Papillon indéterminé sur fleur d'angélique ©Roger Puff
Mais sur ces fleurs d’angélique on trouve d’autres insectes comme ce papillon. Je ne m’aventure pas dans son identification.
Au pied de Dyrhólaey ©Roger Puff
Cette région est remarquable pour ses longues plages de sable gris, mais aussi pour ses falaises et ses rochers découpés. Dyrhólaey est un promontoire de 120 mètres de haut, où nidifient des milliers d’oiseaux. Un macareux moine (ou puffin) vient me narguer mais je ne parviens pas à lui tirer le portrait.
chutes de Stogafos ©Roger Puff
Désolé mais je vais accélérer car il n’y a plus que des mouches sur des ombelles d’angéliques à photographier, alors nous passons par les chutes de Stogafoss.
Plus au nord ce sera le site de Geyzir, incontournable avec ses geysers qui jaillissent par intermittence.
Chutes de Gullfoss ©Roger Puff
Et pour finir la journée, les magnifiques chutes de Gullfoss.
Vue depuis l'Alþing sur la résidence d'été du premier ministre islandais ©Roger Puff
Le 13ème jour nous allons au parc national de Þingvellir, le site du premier parlement islandais, l'Alþing, établi en 930 sur la faille séparant les plaques tectoniques eurasienne et nord-américaine et au nord du Þingvallavatn, le plus grand lac d'Islande. La vue présentée ici est prise depuis la faille et nous montre la très modeste résidence d’été du premier ministre islandais.
Vu la taille du moucheron ©Roger Puff
Au bord du lac où nous avons pique-niqué, j’ai capturé ce moucheron impressionnant mais inoffensif. Je ne vous garantis pas qu’il ait survécu.
Et deux petites chenilles que je me garderai bien d’identifier.
Nous terminerons la journée sur le site de Blue Lagoon. Je passe… Il n'y aura pas de photos des dizaines de bus sur le parking ni des baigneurs sirotant leur brennivin dans les bassins d'eau chaude
Pont sur la faille ©Roger Puff
Le 14ème jour sera le dernier avant le retour.

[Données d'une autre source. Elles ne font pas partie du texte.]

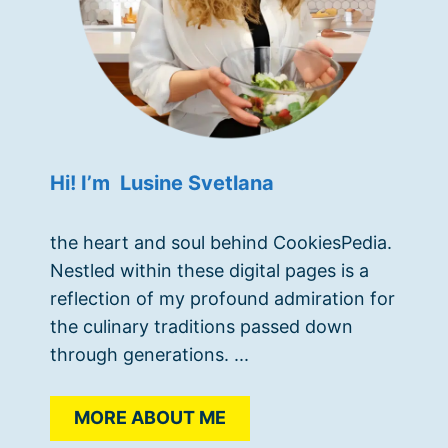
Hi! I’m Lusine Svetlana
the heart and soul behind CookiesPedia.
Nestled within these digital pages is a
reflection of my profound admiration for
the culinary traditions passed down
through generations. ...
MORE ABOUT ME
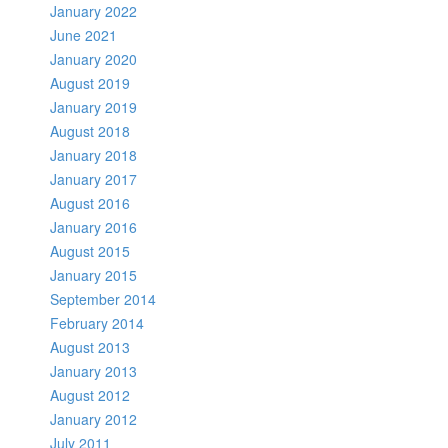
January 2022
June 2021
January 2020
August 2019
January 2019
August 2018
January 2018
January 2017
August 2016
January 2016
August 2015
January 2015
September 2014
February 2014
August 2013
January 2013
August 2012
January 2012
July 2011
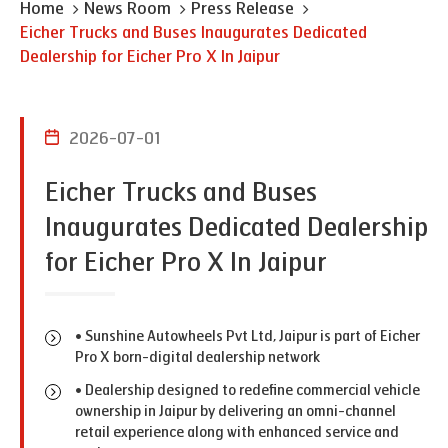
Home
News Room
Press Release
Eicher Trucks and Buses Inaugurates Dedicated
Dealership for Eicher Pro X In Jaipur
2026-07-01
Eicher Trucks and Buses
Inaugurates Dedicated Dealership
for Eicher Pro X In Jaipur
• Sunshine Autowheels Pvt Ltd, Jaipur is part of Eicher
Pro X born-digital dealership network
• Dealership designed to redefine commercial vehicle
ownership in Jaipur by delivering an omni-channel
retail experience along with enhanced service and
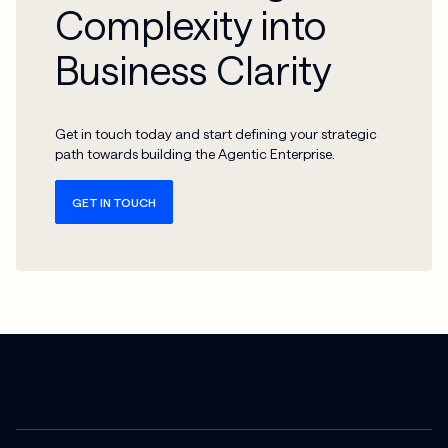
Complexity into
Business Clarity
Get in touch today and start defining your strategic
path towards building the Agentic Enterprise.
GET IN TOUCH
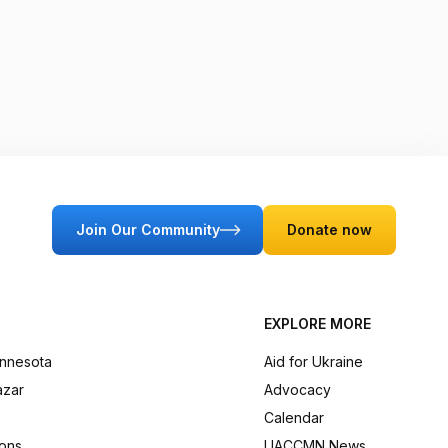
Join Our Community
Donate now
EXPLORE MORE
innesota
Aid for Ukraine
azar
Advocacy
Calendar
ions
UACCMN News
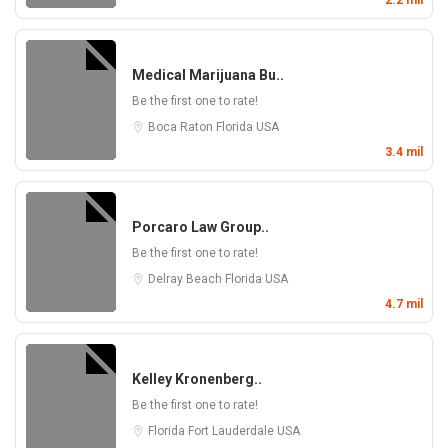
2.2 mil
Medical Marijuana Bu..
Be the first one to rate!
Boca Raton
Florida
USA
3.4 mil
Porcaro Law Group..
Be the first one to rate!
Delray Beach
Florida
USA
4.7 mil
Kelley Kronenberg..
Be the first one to rate!
Florida
Fort Lauderdale
USA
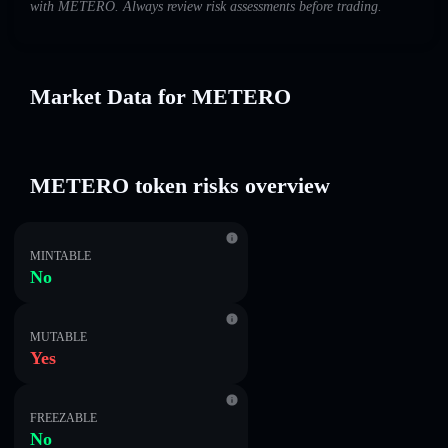
with METERO. Always review risk assessments before trading.
Market Data for METERO
METERO token risks overview
MINTABLE
No
MUTABLE
Yes
FREEZABLE
No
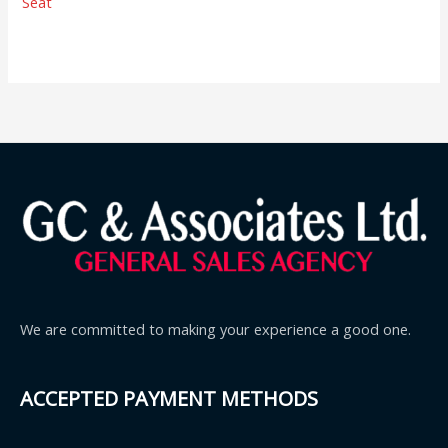
Seat
We are committed to making your experience a good one.
ACCEPTED PAYMENT METHODS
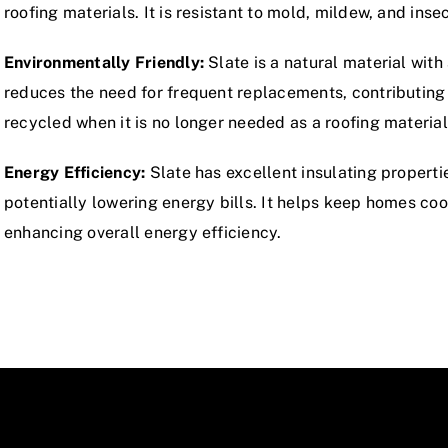
roofing materials. It is resistant to mold, mildew, and inse
Environmentally Friendly:
Slate is a natural material with
reduces the need for frequent replacements, contributing t
recycled when it is no longer needed as a roofing material
Energy Efficiency:
Slate has excellent insulating propert
potentially lowering energy bills. It helps keep homes co
enhancing overall energy efficiency.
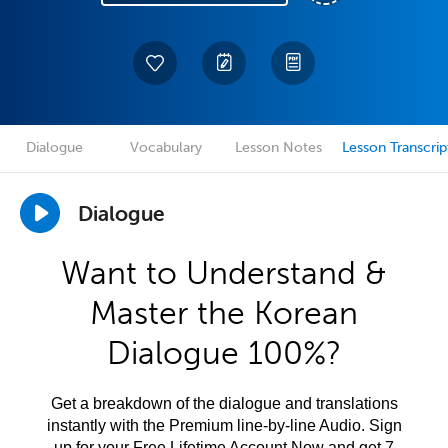
Dialogue
Vocabulary
Lesson Notes
Lesson Transcrip
Dialogue
Want to Understand &
Master the Korean
Dialogue 100%?
Get a breakdown of the dialogue and translations
instantly with the Premium line-by-line Audio. Sign
up for your Free Lifetime Account Now and get 7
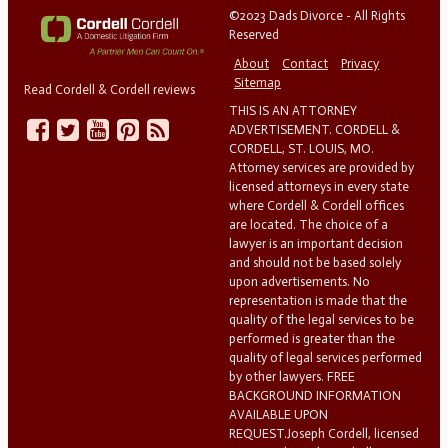
©2023 Dads Divorce - All Rights
Reserved
About
Contact
Privacy
Sitemap
Read Cordell & Cordell reviews
THIS IS AN ATTORNEY
ADVERTISEMENT. CORDELL &
CORDELL, ST. LOUIS, MO.
Attorney services are provided by
licensed attorneys in every state
where Cordell & Cordell offices
are located. The choice of a
lawyer is an important decision
and should not be based solely
upon advertisements. No
representation is made that the
quality of the legal services to be
performed is greater than the
quality of legal services performed
by other lawyers. FREE
BACKGROUND INFORMATION
AVAILABLE UPON
REQUEST.Joseph Cordell, licensed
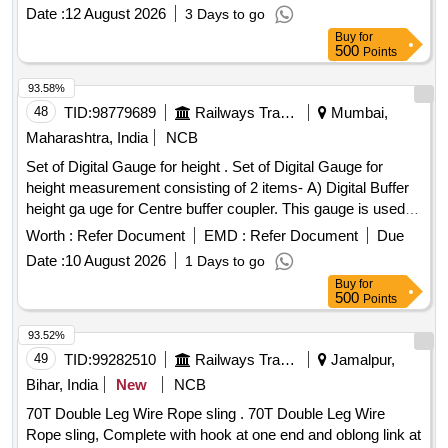
Date :
12 August 2026
3 Days to go
Buy
for
500
Points
93.58%
48
TID:
98779689
Railways Transport Services
Mumbai,
Maharashtra, India
NCB
Set of Digital Gauge for height . Set of Digital Gauge for
height measurement consisting of 2 items- A) Digital Buffer
height ga uge for Centre buffer coupler. This gauge is used
for the measurement of Centre buffer height. The gauge c
Worth :
Refer Document
EMD :
Refer Document
Due
onsists of a foldable track base and a vertical column fitted
Date :
10 August 2026
1 Days to go
with pointer. This column has a verticality bubb le and is
Buy
for
foldable for compactness. The height readings are displayed
500
Points
on digital display. supplied in elegant y finished carrying
case/bag with working manual. make- PIE or similar with
93.52%
calibration certificate. B) Digita l buffer height gauge
49
TID:
99282510
Railways Transport Services
Jamalpur,
specification accuracy gauge is plus/minus 1.0mm. supplied
Bihar, India
New
NCB
in elegantly finished stori ng & transportation with carrying
70T Double Leg Wire Rope sling . 70T Double Leg Wire
handle designed for use in open line, accuracy plus/minus
Rope sling, Complete with hook at one end and oblong link at
1.0mm, measu ring Range 900mm to 1130 mm. Make-PIE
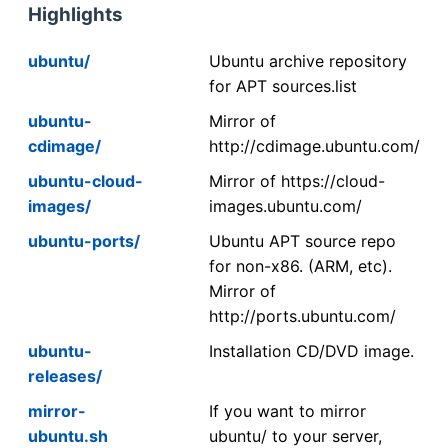
Highlights
ubuntu/
Ubuntu archive repository
for APT sources.list
ubuntu-
Mirror of
cdimage/
http://cdimage.ubuntu.com/
ubuntu-cloud-
Mirror of https://cloud-
images/
images.ubuntu.com/
ubuntu-ports/
Ubuntu APT source repo
for non-x86. (ARM, etc).
Mirror of
http://ports.ubuntu.com/
ubuntu-
Installation CD/DVD image.
releases/
mirror-
If you want to mirror
ubuntu.sh
ubuntu/ to your server,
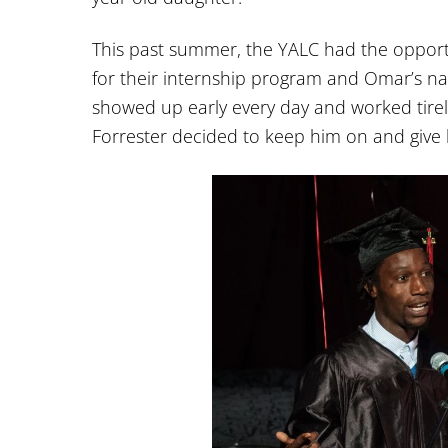
This past summer, the YALC had the opportu
for their internship program and Omar’s n
showed up early every day and worked tirele
Forrester decided to keep him on and give h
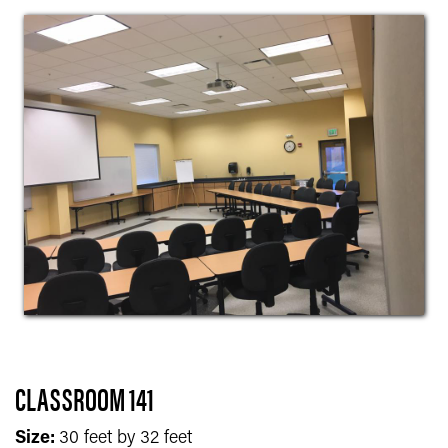
CLASSROOM 141
Size:
30 feet by 32 feet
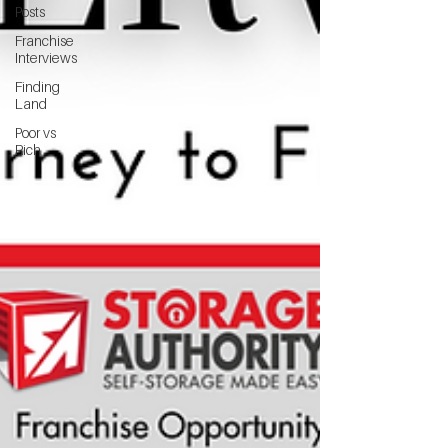
Posts
Franchise
Interviews
Finding
Land
Poor vs
Rich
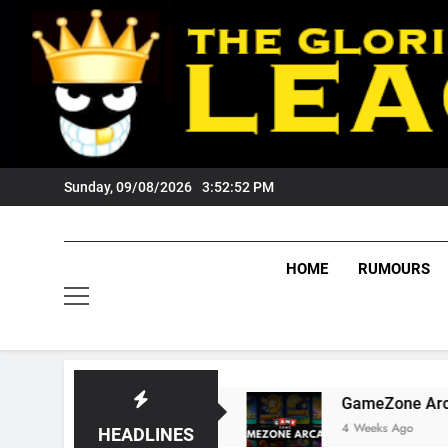
Skip
to
content
Sunday, 09/08/2026
3:52:53 PM
HOME
RUMOURS
 Tigers Fans?
GameZone Arcade: Exploring It
4 Weeks Ago
HEADLINES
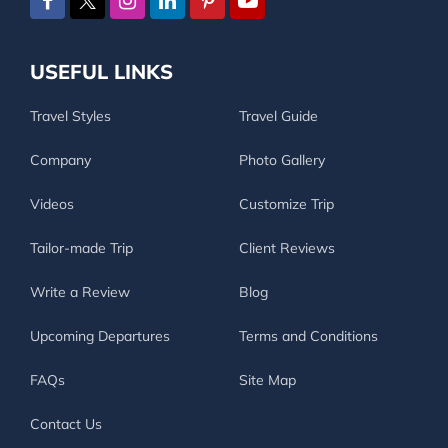
USEFUL LINKS
Travel Styles
Travel Guide
Company
Photo Gallery
Videos
Customize Trip
Tailor-made Trip
Client Reviews
Write a Review
Blog
Upcoming Departures
Terms and Conditions
FAQs
Site Map
Contact Us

Ce sera l’occasion d’explorer la région volcanique au sud-ouest de Reykjavik à proximité de l’aéroport de Keflavik, avec tout particulièrement ce curieux pont symbolique sur la faille entre les plaques tectoniques eurasienne et nord-américaine.
Mouches sur angélique ©Roger Puff
Mouche sur fleurs mauves (Silene acaulis ?) ©Roger Puff
Bien sûr encore des angéliques et leurs nuées de mouches pollinisatrices avides de nectar, mais c’est avec cette mouche sur fleurs mauves que je terminerai ce voyage dans ce pays fantastique où les papillons sont minuscules, où les abeilles, les fourmis, les libellules et les demoiselles sont absentes, mais qui ne manque vraiment pas de mouches.
Attention aux sternes arctiques ©Roger Puff
J'oubliais : en photographiant les mouches, méfiez-vous des sternes arctiques... Portez un casque ou mieux, évitez leurs sites de nidification.